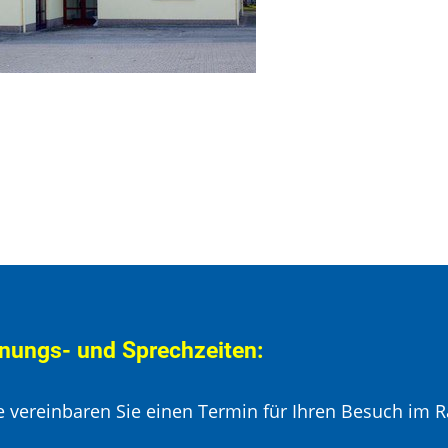
nungs- und Sprechzeiten:
te vereinbaren Sie einen Termin für Ihren Besuch im R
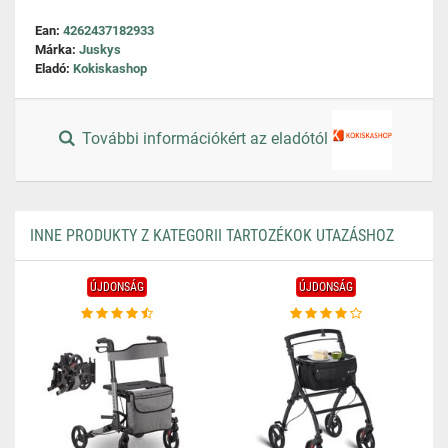
Ean:
4262437182933
Márka:
Juskys
Eladó:
Kokiskashop
További információkért az eladótól
INNE PRODUKTY Z KATEGORII TARTOZÉKOK UTAZÁSHOZ
ÚJDONSÁG
ÚJDONSÁG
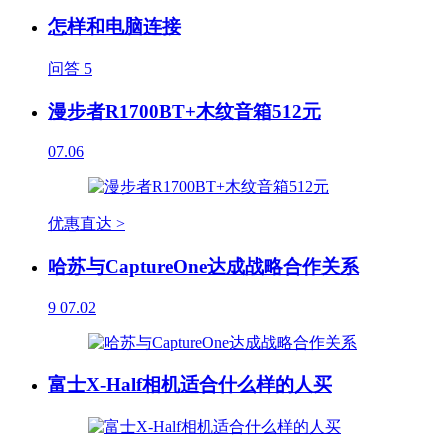
怎样和电脑连接
问答
5
漫步者R1700BT+木纹音箱512元
07.06
优惠直达 >
哈苏与CaptureOne达成战略合作关系
9
07.02
富士X-Half相机适合什么样的人买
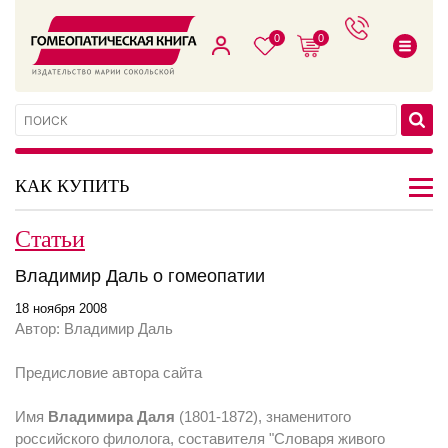
0
0
КАК КУПИТЬ
Статьи
Владимир Даль о гомеопатии
18 ноября 2008
Автор: Владимир Даль
Предисловие автора сайта
Имя
Владимира Даля
(1801-1872), знаменитого
российского филолога, составителя "Словаря живого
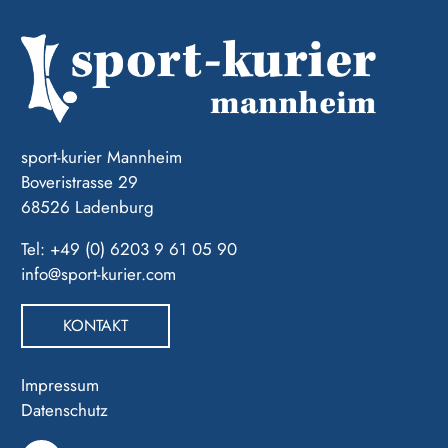
sport-kurier Mannheim
Boveristrasse 29
68526 Ladenburg
Tel: +49 (0) 6203 9 61 05 90
info@sport-kurier.com
KONTAKT
Impressum
Datenschutz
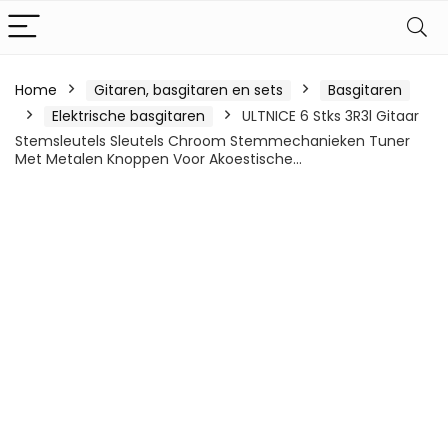
Home
Gitaren, basgitaren en sets
Basgitaren
Elektrische basgitaren
ULTNICE 6 Stks 3R3l Gitaar
Stemsleutels Sleutels Chroom Stemmechanieken Tuner
Met Metalen Knoppen Voor Akoestische…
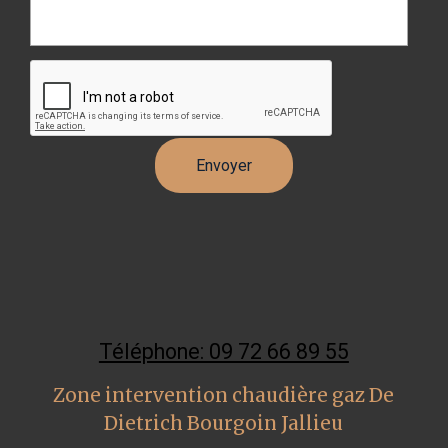
Téléphone: 09 72 66 89 55
Zone intervention chaudière gaz De
Dietrich Bourgoin Jallieu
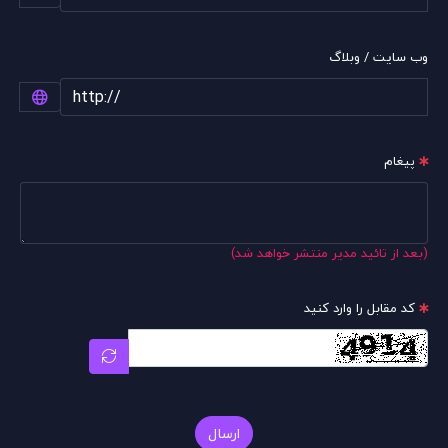
وب سایت / وبلاگ
پیغام
(بعد از تائید مدیر منتشر خواهد شد)
کد مقابل را وارد کنید
ارسال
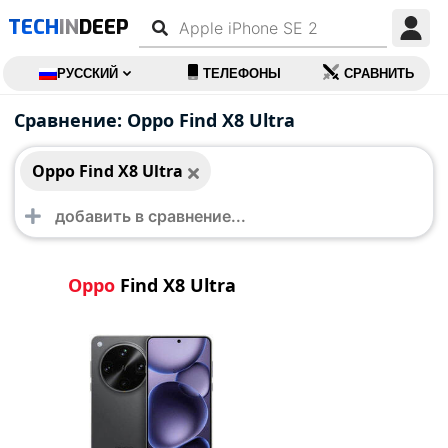
TECH
IN
DEEP
РУССКИЙ
ТЕЛЕФОНЫ
СРАВНИТЬ
Oppo Find X8 Ultra
Сравнение: Oppo Find X8 Ultra
Oppo Find X8 Ultra
Oppo
Find X8 Ultra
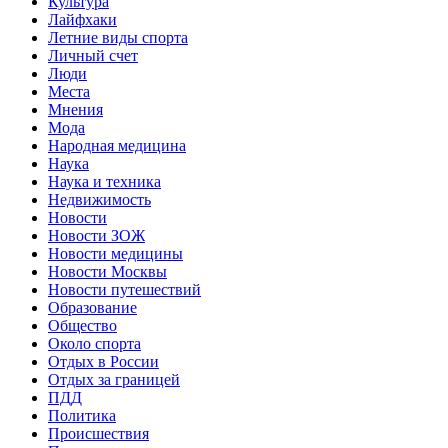
Культура
Лайфхаки
Летние виды спорта
Личный счет
Люди
Места
Мнения
Мода
Народная медицина
Наука
Наука и техника
Недвижимость
Новости
Новости ЗОЖ
Новости медицины
Новости Москвы
Новости путешествий
Образование
Общество
Около спорта
Отдых в России
Отдых за границей
ПДД
Политика
Происшествия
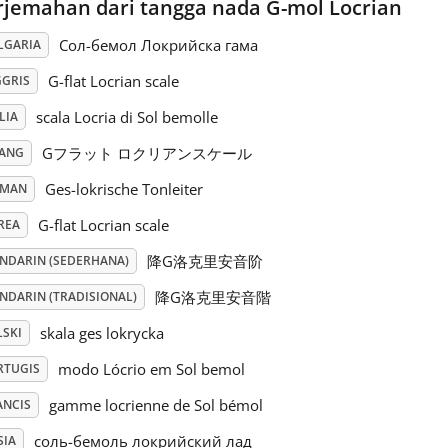
rjemahan dari tangga nada G-mol Locrian
Сол-бемол Локрийска гама
LGARIA
G-flat Locrian scale
GGRIS
scala Locria di Sol bemolle
LIA
Gフラット ロクリアンスケール
PANG
Ges-lokrische Tonleiter
RMAN
G-flat Locrian scale
REA
降G洛克里安音阶
NDARIN (SEDERHANA)
降G洛克里安音階
NDARIN (TRADISIONAL)
skala ges lokrycka
LSKI
modo Lócrio em Sol bemol
RTUGIS
gamme locrienne de Sol bémol
ANCIS
соль-бемоль локрийский лад
SIA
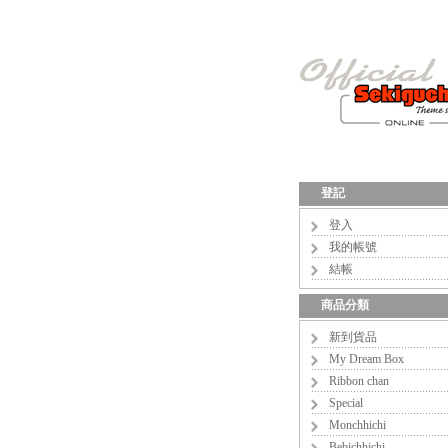
登記
登入
我的帳號
結帳
商品分類
新到貨品
My Dream Box
Ribbon chan
Special
Monchhichi
Bebichhichi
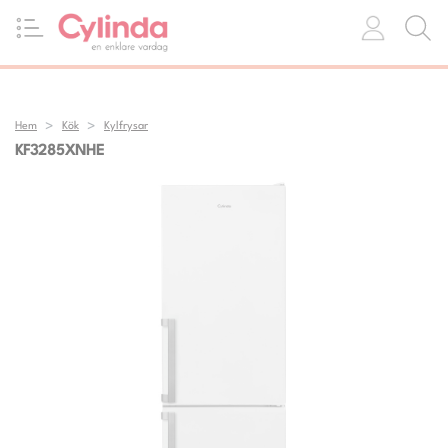
Hem
Kök
Kylfrysar
KF3285XNHE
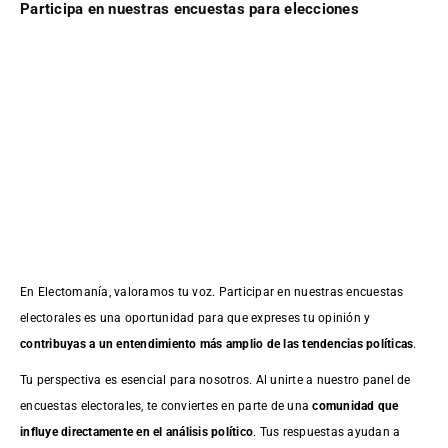
Participa en nuestras encuestas para elecciones
En Electomanía, valoramos tu voz. Participar en nuestras encuestas
electorales es una oportunidad para que expreses tu opinión y
contribuyas a un entendimiento más amplio de las tendencias políticas
.
Tu perspectiva es esencial para nosotros. Al unirte a nuestro panel de
encuestas electorales, te conviertes en parte de una
comunidad que
influye directamente en el análisis político
. Tus respuestas ayudan a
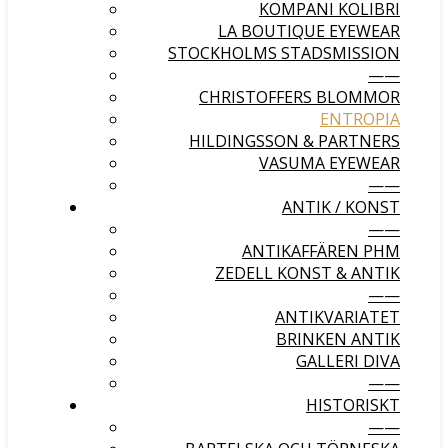
KOMPANI KOLIBRI
LA BOUTIQUE EYEWEAR
STOCKHOLMS STADSMISSION
——
CHRISTOFFERS BLOMMOR
ENTROPIA
HILDINGSSON & PARTNERS
VASUMA EYEWEAR
——
ANTIK / KONST
——
ANTIKAFFÄREN PHM
ZEDELL KONST & ANTIK
——
ANTIKVARIATET
BRINKEN ANTIK
GALLERI DIVA
——
HISTORISKT
——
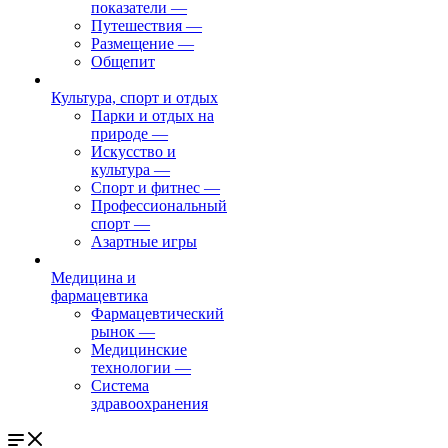
показатели
—
Путешествия
—
Размещение
—
Общепит
Культура, спорт и отдых
Парки и отдых на
природе
—
Искусство и
культура
—
Спорт и фитнес
—
Профессиональный
спорт
—
Азартные игры
Медицина и
фармацевтика
Фармацевтический
рынок
—
Медицинские
технологии
—
Система
здравоохранения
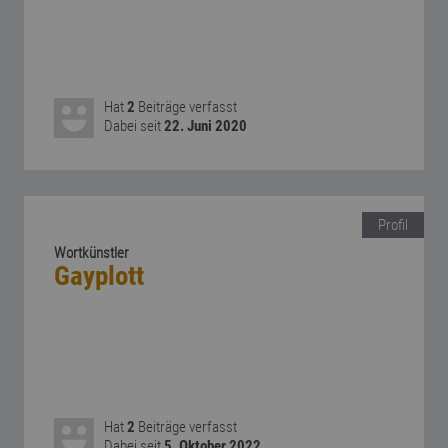
Hat
2
Beiträge verfasst
Dabei seit
22. Juni 2020
Profil
Wortkünstler
Gayplott
Hat
2
Beiträge verfasst
Dabei seit
5. Oktober 2022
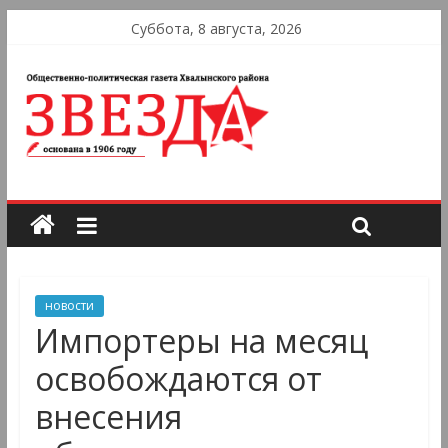
Суббота, 8 августа, 2026
новости
Импортеры на месяц
освобождаются от
внесения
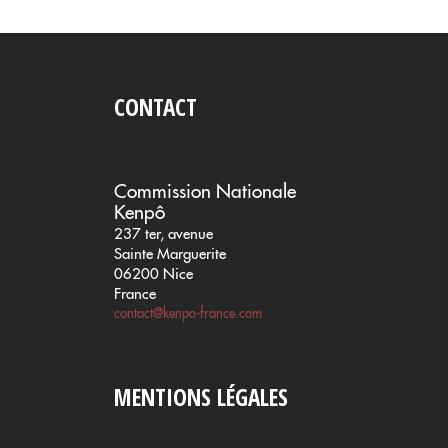
CONTACT
Commission Nationale
Kenpô
237 ter, avenue
Sainte Marguerite
06200 Nice
France
contact@kenpo-france.com
MENTIONS LÉGALES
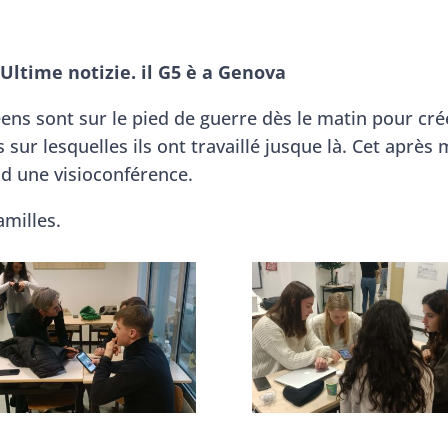
Ultime notizie. il G5 è a Genova
ens sont sur le pied de guerre dès le matin pour cré
sur lesquelles ils ont travaillé jusque là. Cet après 
 d une visioconférence.
amilles.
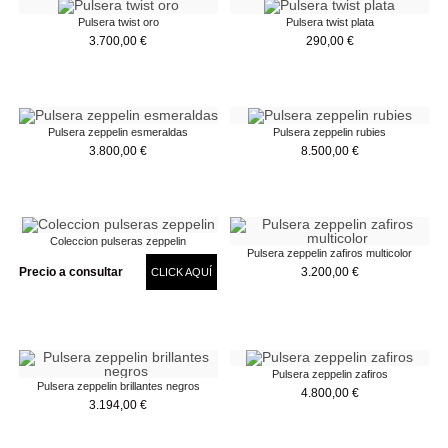
Pulsera twist oro
Pulsera twist plata
3.700,00
€
290,00
€
Pulsera zeppelin esmeraldas
Pulsera zeppelin rubies
3.800,00
€
8.500,00
€
Coleccion pulseras zeppelin
Pulsera zeppelin zafiros multicolor
3.200,00
€
Precio a consultar
CLICK AQUÍ
Pulsera zeppelin zafiros
Pulsera zeppelin brillantes negros
4.800,00
€
3.194,00
€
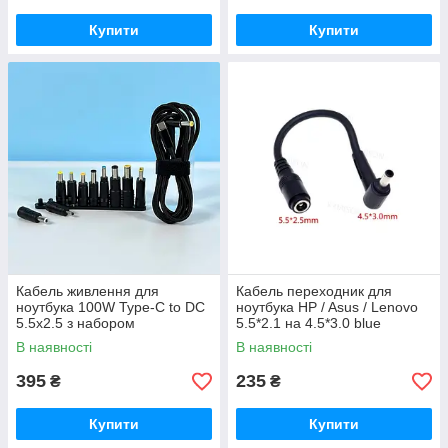
Купити
Купити
Кабель живлення для
Кабель переходник для
ноутбука 100W Type-C to DC
ноутбука HP / Asus / Lenovo
5.5х2.5 з набором
5.5*2.1 на 4.5*3.0 blue
перехідників 10 в 1
В наявності
В наявності
395
235
₴
₴
Купити
Купити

########

What to work on » The answer must be an exact copy of the lines from the start of the records above through the line containing "gamme locrienne de Sol bémol", with no pictures in it.

Written solution »
nungs- und Sprechzeiten:
te vereinbaren Sie einen Termin für Ihren Besuch im R
Ean:
4262437182933
Márka:
Juskys
Eladó:
Kokiskashop
További információkért az eladótól
INNE PRODUKTY Z KATEGORII TARTOZÉKOK UTAZÁSHOZ
ÚJDONSÁG
ÚJDONSÁG
怎样和电脑连接
问答
5
漫步者R1700BT+木纹音箱512元
07.06
优惠直达 >
哈苏与CaptureOne达成战略合作关系
9
07.02
富士X-Half相机适合什么样的人买
0
0
КАК КУПИТЬ
Статьи
Владимир Даль о гомеопатии
18 ноября 2008
Автор: Владимир Даль
Предисловие автора сайта
Имя
Владимира Даля
(1801-1872), знаменитого
российского филолога, составителя "Словаря живого
sport-kurier Mannheim
Boveristrasse 29
68526 Ladenburg
Tel: +49 (0) 6203 9 61 05 90
info@sport-kurier.com
KONTAKT
Impressum
Datenschutz
Home
Gitaren, basgitaren en sets
Basgitaren
Elektrische basgitaren
ULTNICE 6 Stks 3R3l Gitaar
Stemsleutels Sleutels Chroom Stemmechanieken Tuner
Met Metalen Knoppen Voor Akoestische…
Téléphone: 09 72 66 89 55
Zone intervention chaudière gaz De
Dietrich Bourgoin Jallieu
وب سایت / وبلاگ
پیغام
(بعد از تائید مدیر منتشر خواهد شد)
کد مقابل را وارد کنید
ارسال
TECH
IN
DEEP
РУССКИЙ
ТЕЛЕФОНЫ
СРАВНИТЬ
Oppo Find X8 Ultra
Сравнение: Oppo Find X8 Ultra
Oppo Find X8 Ultra
Oppo
Find X8 Ultra
Культура
Лайфхаки
Летние виды спорта
Личный счет
Люди
Места
Мнения
Мода
Народная медицина
Наука
Наука и техника
Недвижимость
Новости
Новости ЗОЖ
Новости медицины
Новости Москвы
Новости путешествий
Образование
Общество
Около спорта
Отдых в России
Отдых за границей
ПДД
Политика
Происшествия
rjemahan dari tangga nada G-mol Locrian
Сол-бемол Локрийска гама
LGARIA
G-flat Locrian scale
GGRIS
scala Locria di Sol bemolle
LIA
Gフラット ロクリアンスケール
PANG
Ges-lokrische Tonleiter
RMAN
G-flat Locrian scale
REA
降G洛克里安音阶
NDARIN (SEDERHANA)
降G洛克里安音階
NDARIN (TRADISIONAL)
skala ges lokrycka
LSKI
modo Lócrio em Sol bemol
RTUGIS
gamme locrienne de Sol bémol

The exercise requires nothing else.